One of the best projects I worked on had zero-overhead communication
There’s a project I worked on some time ago that provided me one of the most pleasant project management experiences I had.
The work itself wasn’t any complicated: we had to migrate a ton of machines (over 20k!) to a new system. Nothing cutting edge, no new features or products, just a migration to a better system that would allow us to control the machines more smoothly. The trick was that these machines were serving a big number of customers, and we couldn’t just stop them all, we’d have to do it in parts, carefully, to avoid overloading the rest of the machines. On top of that, the code running on the machines was in some cases over 10 years old (yikes!), and of course we didn’t have a single person with knowledge about the entire thing.
The technical side of the project was boring: perform tests with machines not serving production traffic, then slowly roll out the migration to machines serving customers, learn of a few scenarios you missed because the scale of the traffic you tested with wasn’t big enough (a good problem to have?), figure out how to deal with that, incorporate the learnings into the product code, and repeat until everything’s done.
I want to focus on my experience leading this migration and why I think it was a pleasant experience.

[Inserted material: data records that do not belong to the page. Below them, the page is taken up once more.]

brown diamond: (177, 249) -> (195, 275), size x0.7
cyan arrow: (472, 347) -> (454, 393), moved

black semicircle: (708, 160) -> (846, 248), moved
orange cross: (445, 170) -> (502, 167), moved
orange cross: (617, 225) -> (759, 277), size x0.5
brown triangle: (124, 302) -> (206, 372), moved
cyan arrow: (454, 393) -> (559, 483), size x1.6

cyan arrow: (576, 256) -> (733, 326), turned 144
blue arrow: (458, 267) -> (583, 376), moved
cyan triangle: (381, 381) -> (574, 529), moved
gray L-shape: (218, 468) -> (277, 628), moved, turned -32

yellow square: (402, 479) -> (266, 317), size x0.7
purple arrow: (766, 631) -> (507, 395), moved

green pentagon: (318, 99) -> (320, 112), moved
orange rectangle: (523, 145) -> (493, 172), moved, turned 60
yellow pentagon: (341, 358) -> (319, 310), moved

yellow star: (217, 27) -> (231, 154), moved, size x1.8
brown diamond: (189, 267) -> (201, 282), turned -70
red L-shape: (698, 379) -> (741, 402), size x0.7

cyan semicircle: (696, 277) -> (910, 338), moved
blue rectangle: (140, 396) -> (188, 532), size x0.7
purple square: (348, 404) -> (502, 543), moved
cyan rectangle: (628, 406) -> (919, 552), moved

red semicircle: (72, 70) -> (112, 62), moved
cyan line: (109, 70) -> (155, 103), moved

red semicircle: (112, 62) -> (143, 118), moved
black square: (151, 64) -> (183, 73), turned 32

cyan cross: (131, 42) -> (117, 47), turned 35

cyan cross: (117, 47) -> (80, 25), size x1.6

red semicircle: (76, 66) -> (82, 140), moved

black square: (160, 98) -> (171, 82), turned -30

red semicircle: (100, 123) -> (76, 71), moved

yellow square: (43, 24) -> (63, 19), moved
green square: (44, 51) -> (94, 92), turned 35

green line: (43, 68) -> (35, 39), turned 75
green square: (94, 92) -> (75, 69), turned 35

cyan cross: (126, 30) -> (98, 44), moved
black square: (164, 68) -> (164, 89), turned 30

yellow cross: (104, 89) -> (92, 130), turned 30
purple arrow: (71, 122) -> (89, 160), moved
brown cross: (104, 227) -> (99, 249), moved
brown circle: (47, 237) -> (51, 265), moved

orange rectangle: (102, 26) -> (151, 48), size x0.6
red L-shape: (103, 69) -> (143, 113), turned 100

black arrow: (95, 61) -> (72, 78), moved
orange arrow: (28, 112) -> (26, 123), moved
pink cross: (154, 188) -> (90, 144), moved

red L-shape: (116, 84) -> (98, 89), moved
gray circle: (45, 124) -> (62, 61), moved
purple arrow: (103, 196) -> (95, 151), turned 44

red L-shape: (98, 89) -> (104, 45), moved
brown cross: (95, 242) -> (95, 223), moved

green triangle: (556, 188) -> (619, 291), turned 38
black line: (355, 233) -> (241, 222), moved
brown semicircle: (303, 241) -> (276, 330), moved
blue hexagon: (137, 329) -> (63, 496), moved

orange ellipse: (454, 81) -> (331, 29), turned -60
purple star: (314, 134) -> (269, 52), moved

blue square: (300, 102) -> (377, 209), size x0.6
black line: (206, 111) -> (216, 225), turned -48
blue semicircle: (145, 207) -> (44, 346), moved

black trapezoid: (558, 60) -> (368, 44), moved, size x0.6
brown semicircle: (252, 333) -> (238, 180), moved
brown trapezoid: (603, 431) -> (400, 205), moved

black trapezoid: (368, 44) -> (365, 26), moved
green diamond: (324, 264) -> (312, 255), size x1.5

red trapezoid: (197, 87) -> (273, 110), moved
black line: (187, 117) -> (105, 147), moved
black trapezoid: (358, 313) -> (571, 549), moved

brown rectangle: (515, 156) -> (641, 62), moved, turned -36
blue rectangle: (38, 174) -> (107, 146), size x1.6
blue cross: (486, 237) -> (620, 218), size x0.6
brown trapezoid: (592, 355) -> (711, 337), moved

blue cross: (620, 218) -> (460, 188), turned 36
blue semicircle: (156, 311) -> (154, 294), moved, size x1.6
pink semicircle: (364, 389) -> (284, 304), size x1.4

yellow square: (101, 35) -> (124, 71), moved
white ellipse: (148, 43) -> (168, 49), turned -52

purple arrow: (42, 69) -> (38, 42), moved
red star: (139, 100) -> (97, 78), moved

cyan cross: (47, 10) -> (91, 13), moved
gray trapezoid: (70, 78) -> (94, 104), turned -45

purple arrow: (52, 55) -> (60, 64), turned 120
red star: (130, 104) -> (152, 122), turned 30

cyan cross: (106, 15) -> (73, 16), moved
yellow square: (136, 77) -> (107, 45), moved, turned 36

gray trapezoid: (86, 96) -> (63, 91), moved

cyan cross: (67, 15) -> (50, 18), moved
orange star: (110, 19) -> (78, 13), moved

Given the nature of the problem, it was somewhat easy to convince management that there really wasn’t a timeline we could realistically follow. Machine migrations take time, you need to do it under heavy control to avoid cases where too many machines are brought offline and you’re unable to serve your traffic. Sometimes you’ll also need to replace new machines showing weird behaviour (even though they’re supposed to be new), because at this scale it becomes impractical to investigate every little issue that shows up on an individual machine (I’d have loved to, but the company’s management style disagreed with this approach). We also had 2 people dedicated to this, and we knew we’d hit some roadblocks along the way, but we didn’t really know which ones. Nobody knew 100% of the code running on the machines, as it was a big and old codebase.
Even though it was hard to have some kind of “hard” deadline, there was also a direct, visible way to measure progress: count the number of machines migrated, so as long as progress was being made on a reasonable pace, everyone was happy. We still aimed at moving things as fast as possible, because reasonable pace had a different meaning for each person involved on the project.
Throughout all this, I felt like the other person working on this project was completely in sync with me. They didn’t know everything involved in the migration (I handled a lot of human coordination transparently for them), but they knew enough about the code running on the machines to understand all the prep work we’d need, including all the internal systems we’d need to work with (which were many, and had complex knobs to tune). They knew about some edge cases we’d need to cover. When talking about the initial steps for this project, things went so well and we finished discussing so quickly that I got worried they hadn’t understood some of the things we’d need to do. However, I let them roll with it, and when reviewing their code patches I was really surprised: in the few minutes we talked about the prep stuff, we’d really synced about the approaches to take, and just started doing it. The patches were good.
Contrast this to either of the following two (way more common) scenarios I encountered in the past: someone needs a lot of help to understand parts of the code or the system, and needs some mentoring to figure things out; or someone holds some strong beliefs about the way things should be done, and an unproductive discussion ensues about how to do things. Both scenarios end up taking time and energy to converge.
When we found a roadblock in this project, syncing up was so easy and smooth: no strong opinions, we knew which approaches would solve the problem, and we favored gettings things done rather than finding some mythical perfect solution. Reporting on the progress of the migration was also pretty smooth. We kept a simple spreadsheet with things that were already done and things that still needed to be done, and both of us dedicated a few minutes every day to update it. If we were to track those using the company’s task management system, it would’ve taken much longer to update information the same way we did with the spreadsheet. There were days we didn’t even talk at all, because we knew what needed to be done, knew it would take a bit of time to work on those, and later we could just check on whether things got done by glancing at a couple tables. No standups required.
Overall, it felt like I was just working with an extension of myself that had a different thought pattern. We both came up with different approaches to solve the problems we faced, but we also knew well how to evaluate them, and knew when we had reached a good enough state and discussing more wouldn’t be as productive.
After the project ended, I discovered that I got addicted to the way we were working and managing ourselves. It was just so pleasant that I didn’t want it to end. To this day, I regularly think about this project, and wonder if I’ll ever be part of or help build a team full of people who can work like this. Is this how high performing teams work? Is this how working at productive companies feels like? If it is, I want more of it.